Um dos delatores é o ex-policial militar e miliciano Orlando Oliveira de Araújo, o Orlando de Curicica, que acusou a Polícia Civil do Rio de ser paga para proteger matadores de aluguel e de coagi-lo a assumir a morte da vereadora.
Preso desde 2017, Orlando disse ao jornal “O Globo” em outubro, por meio de carta, que policiais da Delegacia de Homicídios da capital fluminense (que apura o caso) recebiam mesadas para não elucidar assassinatos cometidos por um grupo de matadores de aluguel formado por PMs da ativa e ex-policiais, apelidado de Escritório do Crime.

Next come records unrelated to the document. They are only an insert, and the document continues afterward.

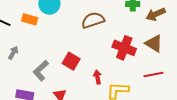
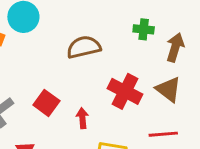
brown arrow: (156, 14) -> (175, 47), turned 126
red arrow: (97, 77) -> (82, 118), moved

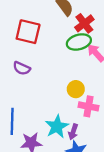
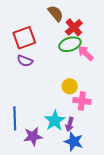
red square: (28, 32) -> (24, 38), turned -30
purple semicircle: (22, 68) -> (25, 61), moved

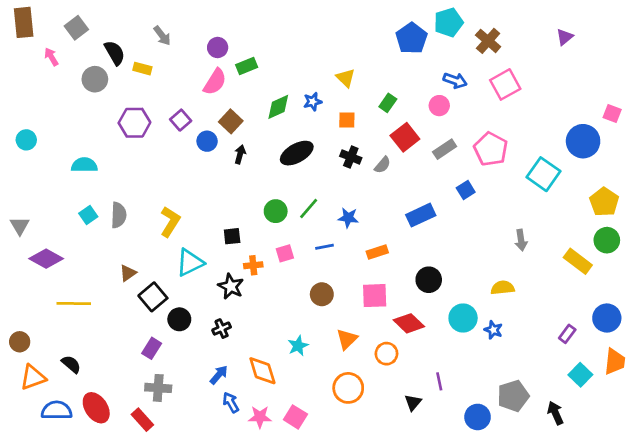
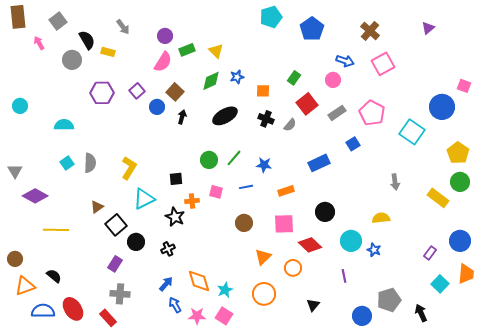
cyan pentagon: (448, 22) -> (271, 17), moved
yellow triangle: (346, 78) -> (216, 51), moved
pink square: (285, 253) -> (216, 192), turned 32
cyan star: (298, 346) -> (225, 290), moved
purple line: (439, 381) -> (344, 276), moved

O então chefe da delegacia especializada, Rivaldo Barbosa, repudiou “a tentativa de um miliciano altamente perigoso, que responde a 12 homicídios, de colocar em risco uma investigação que está sendo conduzida com dedicação e seriedade”.
Em nota, ele afirmou na época que “ao acusado foram dadas amplas oportunidades pela Polícia Civil para que pudesse colaborar com as investigações do duplo homicídio dentro do estrito cumprimento da lei”.
Orlando é um dos investigados pela morte de Marielle e Anderson. Segundo essa linha de investigação, ele teria combinado o crime com o vereador Marcelo Siciliano (PHS) por supostas desavenças com a vereadora, relacionadas à exploração ilegal de terras na zona oeste do Rio.
Segundo uma testemunha -um PM do bando de Orlando que procurou espontaneamente a polícia-, os dois teriam se encontrado em um restaurante em 2017, onde o vereador disse que eles “precisavam resolver” um problema com Marielle e o deputado Marcelo Freixo (PSOL). Ambos negam essa versão.
Há quase um ano sem solução, o caso Marielle reflete a demorada e baixa elucidação de mortes violentas no Brasil.
Diferentes estudos estimam que só dois a cada dez desses crimes geram denúncias, embora não haja dados oficiais e a variação seja grande entre os estados. Segundo cálculo da socióloga Ludmila Ribeiro, da UFMG (Universidade Federal de Minas), que mediu em 2013 o tempo de inquéritos que originaram denúncias em cinco capitais, o caso ainda está dentro da média, de um ano e dois meses, mas está longe de grande parte das investigações, que é finalizada em quatro meses.